Single by Lil Wayne featuring T-Pain

from the album Tha Carter III
- Released: May 27, 2008
- Recorded: 2008
- Length: 4:04 (album version) 2:38 (UK radio edit)
- Label: Cash Money; Universal Motown;
- Songwriters: Dwayne Carter; Jermaine Preyan; Faheem Najm; Oscar Salinas; Juan Salinas;
- Producers: Play-N-Skillz; T-Pain;

Lil Wayne singles chronology
| "Cuddy Buddy" (2008) | "Got Money" (2008) | "Mr. Carter" (2008) |

T-Pain singles chronology
| "Moon of Dreams" (2008) | "Got Money" (2008) | "What It Is (Strike a Pose)" (2008) |

Music video
- "Got Money" on YouTube

= Got Money =

2008 single by Lil Wayne featuring T-Pain

"Got Money" is a song by American rapper Lil Wayne featuring American singer and rapper T-Pain, released as the third single from the former's sixth studio album Tha Carter III (2008). Both artists use the Auto-Tune effect in the song. The single was released as a digital download on iTunes on May 27, 2008. Lil Wayne and T-Pain performed the song at the 2008 BET Awards and the 2008 MTV Music Video Awards. MTV also ranked the song as the number 19 Hip-Hop song of 2008.

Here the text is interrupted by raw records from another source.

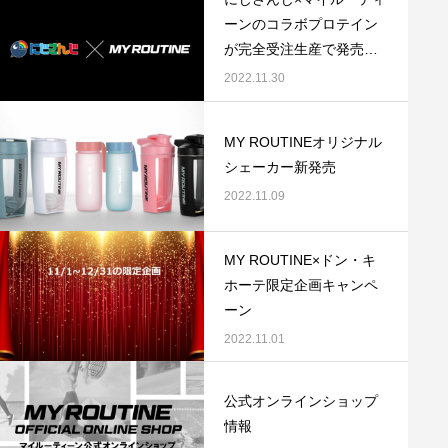
女性が増えている理由｜プロテイン選びが
しい効果的な飲み方
ーンのコラボプロテイン
変わってきている？
のメリットも解説
2025.04.16
2024.09.13
が完全受注生産で発売し
ます。
2022.11.30
MY ROUTINEオリジナル
シェーカー新発売
2022.11.09
MY ROUTINE×ドン・キ
増量期のカタボリック対策｜原因と防ぐ方
ホーテ限定企画キャンペ
プロテインがまずい
ーン
法を徹底解説
紹介
2022.11.01
2024.04.24
2024.04.10
公式オンラインショップ
情報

The UK radio edit version, released by Universal Ireland, removes the intros and the outros of the song, reducing the duration to 2:38.

==Music video==
The official remix, featuring Young Money Entertainment artist Mack Maine, was used to make the music video. The video was shot and released on June 23, 2008, the same day the video for "A Milli" was shot, in Los Angeles and is a follow-up to the cliffhanger of "A Milli." The video is directed by Gil Green. Lil Wayne has claimed on his video blog it was based on the film Inside Man. Ray J, Shorty Mack, Dennis Garr, James Evans, Nicki Minaj, Birdman, Tyga, Brisco, Lil Twist, Lil Chuckee, Jay Rock, 2 Chainz, Kidd Kidd, and the producers of the song, Play-n-Skillz, make cameos in the video. The bank lobby shots are the same bank used in the film Set It Off. The music video premiered on multiple MTV channels on June 23, 2008. In the end, Lil Wayne is the only one arrested while the crew escapes with the money, including Mack Maine and Birdman.

==Covers==
The song was covered by Korn vocalist Jonathan Davis. The cover features Slipknot and ex-Stone Sour guitarist Jim Root and Korn drummer Ray Luzier and was released on Jonathan Davis' solo band website, and is available on iTunes.

==Remixes==
There are multiple freestyles on the internet, such as the ones done by rappers Yung Joc and Pitbull. The official remix features Mack Maine.

Travis Barker recorded a remix to the song. Juelz Santana and Skull Gang Recorded a freestyle to the song entitled "What You Reppin?" and on the "Skull Gang Takeover" mixtape.

==Chart performance==
The song was the "Hot Shot Debut" of the week on the Billboard Hot 100, entering at #13, making it one of Lil Wayne's highest debuts. This also made it his second highest peaking song in his solo career, although it's now his third highest peaking. 15 weeks following its Hot 100 debut, the song rose to a new peak on the chart of #10, giving Lil Wayne his third consecutive top ten hit from Tha Carter III. It has become his fifth top ten on Hot Rap Tracks, thus far peaking at #2. It has been most successful on U.S. Rhythmic stations, reaching number one on the Rhythmic Top 40. "Got Money" was nominated for the Best Rap/Sung Collaboration at the 51st Annual Grammy Awards.

==Lawsuit==
In June 2011, producers Play-N-Skillz sued Lil Wayne for $1 million over the rights to the song.

== Charts ==

=== Charts ===

| Chart (2008) | Peak position |
|---|---|
| Canada Hot 100 (Billboard) | 33 |
| Germany (GfK) | 67 |
| Netherlands (Single Top 100) | 84 |
| UK Singles (The Official Charts Company) | 184 |
| US Billboard Hot 100 | 10 |
| US Hot R&B/Hip-Hop Songs (Billboard) | 7 |
| US Pop Airplay (Billboard) | 33 |
| US Hot Rap Songs (Billboard) | 2 |
| US Rhythmic Airplay (Billboard) | 1 |

=== Year-end charts ===

| Chart (2008) | Position |
|---|---|
| US Billboard Hot 100 | 40 |
| US Hot R&B/Hip-Hop Songs (Billboard) | 44 |
| US Rhythmic (Billboard) | 11 |

==Certifications==

| Region | Certification | Certified units/sales |
| United States (RIAA) | 3× Platinum | 3,000,000^{‡} |
^{‡} Sales+streaming figures based on certification alone.